山路益三のとなり邸の件、改めて確認しましたら目白大学の『落合文士村』の111ページでした。なので、当時の作家が書いた文章に私がじかに確認した内容ではありませんでした。その部分は「実篤が下落合一七三一番地、すなわち山路益三の隣り邸に移った四年の春からのことだった。以来、二宮尊徳や日蓮などの伝記物で、実篤は激しい時勢をしのいできた。」とありました。前後からは実篤自身が「僕の失業時代」という文章でこのようなことを書いているように読める部分ではありますが、原本の確認はできていません。
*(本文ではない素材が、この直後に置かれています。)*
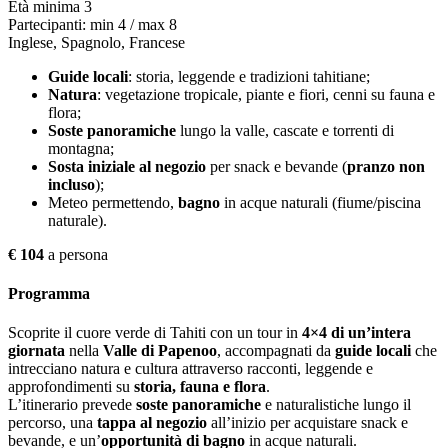
Età minima 3
Partecipanti: min 4 / max 8
Inglese, Spagnolo, Francese
Guide locali
: storia, leggende e tradizioni tahitiane;
Natura
: vegetazione tropicale, piante e fiori, cenni su fauna e
flora;
Soste panoramiche
lungo la valle, cascate e torrenti di
montagna;
Sosta iniziale al negozio
per snack e bevande (
pranzo non
incluso
);
Meteo permettendo,
bagno
in acque naturali (fiume/piscina
naturale).
€ 104
a persona
Programma
Scoprite il cuore verde di Tahiti con un tour in
4×4 di un’intera
giornata
nella
Valle di Papenoo
, accompagnati da
guide locali
che
intrecciano natura e cultura attraverso racconti, leggende e
approfondimenti su
storia, fauna e flora
.
L’itinerario prevede
soste panoramiche
e naturalistiche lungo il
percorso, una
tappa al negozio
all’inizio per acquistare snack e
bevande, e un’
opportunità di bagno
in acque naturali.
by ナカムラ (2007-04-18 00:58) 

ChinchikoPapa

ナカムラさん、わざわざお調べいただきありがとうございました。・・・と、わたしも『落合文士村』は手元にあり、随分前に読んでいたりして。(爆!) すっかり忘れていました。(^^ゞ 帰りましたら、さっそく確認しています。
『落合文士村』は、ほとんどが“落合ソビエト”物語の印象が強かったせいか、細かな精査を怠っています。もう一度、精読しなければなりませんね。ほんとうにありがとうございました。おそらく、この記事の赤丸で囲んだ家が、武者小路邸となりますね。明日にでも、確認・修正記事を上げたいと思います。